• **Dataset**
+ + + +
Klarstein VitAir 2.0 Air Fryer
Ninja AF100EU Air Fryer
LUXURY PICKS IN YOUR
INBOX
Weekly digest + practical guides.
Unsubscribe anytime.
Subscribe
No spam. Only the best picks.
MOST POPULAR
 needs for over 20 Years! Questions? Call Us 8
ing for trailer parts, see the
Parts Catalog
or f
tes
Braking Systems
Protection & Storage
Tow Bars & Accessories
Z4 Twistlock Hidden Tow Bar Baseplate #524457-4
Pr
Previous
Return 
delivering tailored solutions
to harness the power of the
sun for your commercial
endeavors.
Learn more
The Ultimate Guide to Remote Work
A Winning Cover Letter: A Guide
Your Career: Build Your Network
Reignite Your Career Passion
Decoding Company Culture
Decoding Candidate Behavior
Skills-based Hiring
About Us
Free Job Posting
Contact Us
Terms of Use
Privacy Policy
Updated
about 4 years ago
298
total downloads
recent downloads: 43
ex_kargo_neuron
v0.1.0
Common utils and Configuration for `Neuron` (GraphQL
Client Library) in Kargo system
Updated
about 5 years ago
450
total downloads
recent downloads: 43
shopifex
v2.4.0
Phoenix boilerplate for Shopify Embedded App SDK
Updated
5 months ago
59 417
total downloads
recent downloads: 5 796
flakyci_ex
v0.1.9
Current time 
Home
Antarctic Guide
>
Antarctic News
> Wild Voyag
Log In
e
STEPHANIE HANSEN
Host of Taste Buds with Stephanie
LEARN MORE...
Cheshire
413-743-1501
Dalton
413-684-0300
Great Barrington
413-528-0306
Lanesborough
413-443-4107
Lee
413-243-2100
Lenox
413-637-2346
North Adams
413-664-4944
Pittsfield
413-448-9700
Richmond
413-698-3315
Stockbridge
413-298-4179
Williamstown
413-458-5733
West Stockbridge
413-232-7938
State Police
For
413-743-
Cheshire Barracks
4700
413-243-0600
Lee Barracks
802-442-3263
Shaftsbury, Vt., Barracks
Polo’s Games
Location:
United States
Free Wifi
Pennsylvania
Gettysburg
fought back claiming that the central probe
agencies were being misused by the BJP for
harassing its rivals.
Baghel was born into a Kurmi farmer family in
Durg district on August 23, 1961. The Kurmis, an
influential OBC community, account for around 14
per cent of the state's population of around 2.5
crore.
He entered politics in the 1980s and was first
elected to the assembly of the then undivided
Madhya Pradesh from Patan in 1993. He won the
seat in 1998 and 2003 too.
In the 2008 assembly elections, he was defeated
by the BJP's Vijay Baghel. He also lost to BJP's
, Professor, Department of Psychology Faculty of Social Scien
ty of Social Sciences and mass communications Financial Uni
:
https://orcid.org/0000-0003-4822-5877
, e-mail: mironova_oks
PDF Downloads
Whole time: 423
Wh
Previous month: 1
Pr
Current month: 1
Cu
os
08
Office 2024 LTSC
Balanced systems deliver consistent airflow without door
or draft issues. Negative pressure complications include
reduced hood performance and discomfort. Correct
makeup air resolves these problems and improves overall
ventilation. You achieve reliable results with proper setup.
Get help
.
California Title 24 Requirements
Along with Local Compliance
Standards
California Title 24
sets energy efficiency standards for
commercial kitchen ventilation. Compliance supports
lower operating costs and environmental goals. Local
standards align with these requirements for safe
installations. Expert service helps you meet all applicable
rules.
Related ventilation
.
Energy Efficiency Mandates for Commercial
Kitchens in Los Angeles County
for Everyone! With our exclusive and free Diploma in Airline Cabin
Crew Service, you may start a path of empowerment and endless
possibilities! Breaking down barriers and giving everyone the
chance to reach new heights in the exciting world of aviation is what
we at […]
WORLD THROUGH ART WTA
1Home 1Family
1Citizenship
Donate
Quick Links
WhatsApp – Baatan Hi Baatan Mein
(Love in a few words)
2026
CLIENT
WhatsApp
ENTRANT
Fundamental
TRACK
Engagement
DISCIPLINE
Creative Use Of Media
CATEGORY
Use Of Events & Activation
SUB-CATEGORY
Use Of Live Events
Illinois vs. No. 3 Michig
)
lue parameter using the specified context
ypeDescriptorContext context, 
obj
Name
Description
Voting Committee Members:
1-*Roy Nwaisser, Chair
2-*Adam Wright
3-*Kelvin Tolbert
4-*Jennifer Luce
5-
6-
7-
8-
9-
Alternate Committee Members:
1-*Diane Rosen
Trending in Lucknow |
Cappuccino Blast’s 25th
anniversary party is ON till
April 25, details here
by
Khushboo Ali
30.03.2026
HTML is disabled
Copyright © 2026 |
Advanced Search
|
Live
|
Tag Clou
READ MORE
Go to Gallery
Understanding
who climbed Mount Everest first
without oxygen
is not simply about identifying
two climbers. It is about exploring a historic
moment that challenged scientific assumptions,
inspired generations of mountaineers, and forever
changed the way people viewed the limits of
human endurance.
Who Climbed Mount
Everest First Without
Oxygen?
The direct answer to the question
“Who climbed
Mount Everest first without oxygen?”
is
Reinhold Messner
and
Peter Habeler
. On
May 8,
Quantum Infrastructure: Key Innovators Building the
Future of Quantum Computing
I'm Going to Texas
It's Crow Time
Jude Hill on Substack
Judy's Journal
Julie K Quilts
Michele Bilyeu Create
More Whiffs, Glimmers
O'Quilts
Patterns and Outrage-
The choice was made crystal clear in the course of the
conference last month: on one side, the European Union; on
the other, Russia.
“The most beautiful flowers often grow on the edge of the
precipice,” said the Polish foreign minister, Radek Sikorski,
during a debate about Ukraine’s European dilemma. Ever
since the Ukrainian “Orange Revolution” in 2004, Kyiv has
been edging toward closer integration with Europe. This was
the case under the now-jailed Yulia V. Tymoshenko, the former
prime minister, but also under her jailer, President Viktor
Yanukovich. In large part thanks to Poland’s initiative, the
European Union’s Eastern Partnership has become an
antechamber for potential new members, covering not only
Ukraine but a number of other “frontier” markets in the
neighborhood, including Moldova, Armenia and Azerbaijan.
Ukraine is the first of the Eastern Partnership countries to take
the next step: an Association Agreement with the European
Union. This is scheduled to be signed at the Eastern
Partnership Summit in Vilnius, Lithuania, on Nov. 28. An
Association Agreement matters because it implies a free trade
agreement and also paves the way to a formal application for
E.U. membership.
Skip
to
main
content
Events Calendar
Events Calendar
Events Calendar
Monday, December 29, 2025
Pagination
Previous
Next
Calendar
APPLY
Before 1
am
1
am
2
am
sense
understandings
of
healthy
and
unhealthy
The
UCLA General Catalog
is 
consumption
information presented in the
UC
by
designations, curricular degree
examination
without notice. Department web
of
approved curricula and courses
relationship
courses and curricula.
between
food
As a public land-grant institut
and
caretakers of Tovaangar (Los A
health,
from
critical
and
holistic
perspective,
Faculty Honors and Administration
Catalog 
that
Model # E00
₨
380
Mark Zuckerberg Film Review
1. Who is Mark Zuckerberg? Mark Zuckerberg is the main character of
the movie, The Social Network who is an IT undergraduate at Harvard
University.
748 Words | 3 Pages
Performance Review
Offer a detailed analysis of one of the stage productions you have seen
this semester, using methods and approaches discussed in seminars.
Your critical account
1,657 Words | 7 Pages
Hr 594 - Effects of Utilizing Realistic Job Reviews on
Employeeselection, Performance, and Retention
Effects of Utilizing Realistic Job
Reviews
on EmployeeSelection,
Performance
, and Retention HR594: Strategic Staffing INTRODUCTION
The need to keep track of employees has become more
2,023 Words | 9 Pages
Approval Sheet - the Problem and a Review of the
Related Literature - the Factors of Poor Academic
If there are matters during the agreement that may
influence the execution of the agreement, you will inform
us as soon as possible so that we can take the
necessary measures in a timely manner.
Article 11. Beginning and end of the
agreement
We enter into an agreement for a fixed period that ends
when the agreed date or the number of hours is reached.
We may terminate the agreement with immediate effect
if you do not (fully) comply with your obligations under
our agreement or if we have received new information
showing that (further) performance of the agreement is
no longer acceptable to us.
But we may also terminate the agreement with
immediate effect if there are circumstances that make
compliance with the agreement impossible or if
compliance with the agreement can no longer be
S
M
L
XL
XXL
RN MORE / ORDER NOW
+ + + +
Give back, word for word, only the lines above from the line holding "The choice was" to the line holding "European Union’s Eastern", both included.

• **The answer**
The choice was made crystal clear in the course of the
conference last month: on one side, the European Union; on
the other, Russia.
“The most beautiful flowers often grow on the edge of the
precipice,” said the Polish foreign minister, Radek Sikorski,
during a debate about Ukraine’s European dilemma. Ever
since the Ukrainian “Orange Revolution” in 2004, Kyiv has
been edging toward closer integration with Europe. This was
the case under the now-jailed Yulia V. Tymoshenko, the former
prime minister, but also under her jailer, President Viktor
Yanukovich. In large part thanks to Poland’s initiative, the
European Union’s Eastern Partnership has become an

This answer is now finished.